If it is true, could someone explain why you cannot execute SELECT statements to a database while the transaction log is being restored?
EDIT:
First question is duplicate of this serverfault question. But I still would like the second question answered: Why is it not possible to execute SELECT statements while the transaction log is being restored?
could someone explain why you cannot
execute SELECT statements to a
database while the transaction log is
being restored?
Short answer is that RESTORE statement takes an exclusive lock on the database being restored.
For writes, I hope there is no need for me to explain why they are incompatible with a restore. Why does it not allow reads either? First of all, there is no way to know if a session that has a lock on a database is going to do a read or a write. But even if it would be possible, restore (log or backup) is an operation that updates directly the data pages in the database. Since these updates go straight to the physical location (the page) and do not follow the logical hierarchy (metadata-partition-page-row), they would not honor possible intent locks from other data readers, and thus have the possibility to change structures as they are read. A SELECT table scan following the page next-prev pointers would be thrown into disarray, resulting in a corrupted read.
Well yes and no.
You can do exactly what you wish to do, in that you may offload reporting workloads to a secondary server by configuring Log Shipping to a read only copy of a database. I have set this type of architecture up on a number of occasions previously and it works very well indeed.
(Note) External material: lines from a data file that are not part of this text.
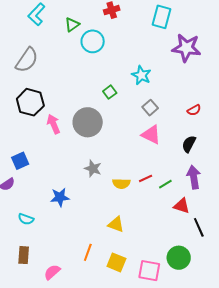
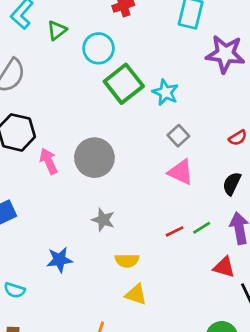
green triangle: (72, 25) -> (57, 30), moved
green square: (110, 92) -> (124, 84), moved, size x2.0
yellow semicircle: (121, 184) -> (127, 261), moved
green line: (165, 184) -> (202, 228), moved

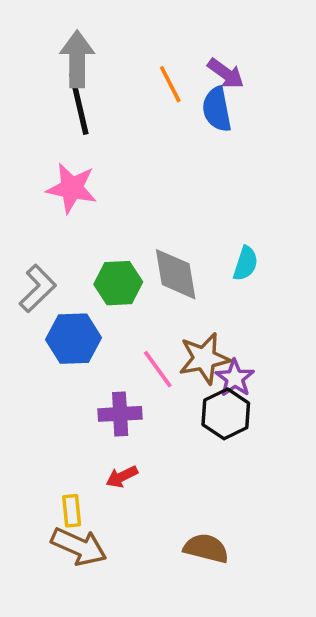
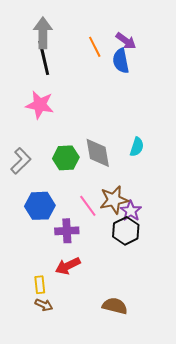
blue hexagon: (73, 339) -> (40, 206), moved
red arrow: (122, 477) -> (68, 266), size x1.4
brown arrow: (79, 547) -> (44, 305), size x0.6

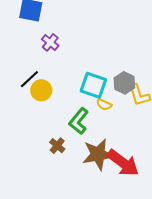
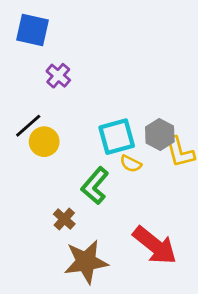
cyan square: (93, 85) -> (117, 137), turned -36
brown star: (98, 154) -> (86, 262), moved

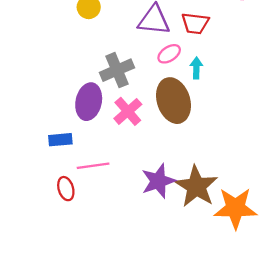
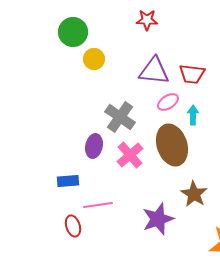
gray cross: (117, 70) -> (120, 117), turned -32
purple ellipse: (89, 102) -> (94, 146), size x0.7
brown star: (196, 186) -> (194, 194), moved, size x0.7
The caveat is that in order to perform a restore of a Transaction Log Backup file there must be no other connections to the database in question. Hence the two choices being, when the restore process runs it will either fail, thereby prioritising user connections, or it will succeed by disconnecting all user connection in order to perform the restore.
Dependent on your restore frequency this is not necessarily a problem. You simply educate your users to the fact that, say every hour at 10 past the hour, there is a possibility that your report may fail. If this happens simply re-run the report.
EDIT: You may also want to evaluate alternative architeciture solutions to your business need. For example, Transactional Replication or Database Mirroring with a Database Snapshot
If you have enterprise version, you can use database mirroring + snapshot to create read-only copy of the database, available for reporting, etc. Mirroring uses "continuous" log shipping "under the hood". It is frequently used in scenario you have described.
Yes it's true.
I think the following happens:
While the transaction log is being restored, the database is locked, as large portions of it are being updated.
This is for performance reasons more then anything else.
I can see two options:
Use database mirroring.
Schedule the log shipping to only occur when the reporting system is not in use.
Slight confusion in that, the norecovery flag on the restore means your database is not going to be brought out of a recovery state and into an online state - that is why the select statements will not work - the database is offline. The no-recovery flag is there to allow you to restore multiple log files in a row (in a DR type scenario) without bringing the database back online.
If you did not want to log ship / have the disadvantages you could swap to a one way transactional replication, but the overhead / set-up will be more complex overall.
Would peer-to-peer replication work. Then you can run queries on one instance and so save the load on the original instance.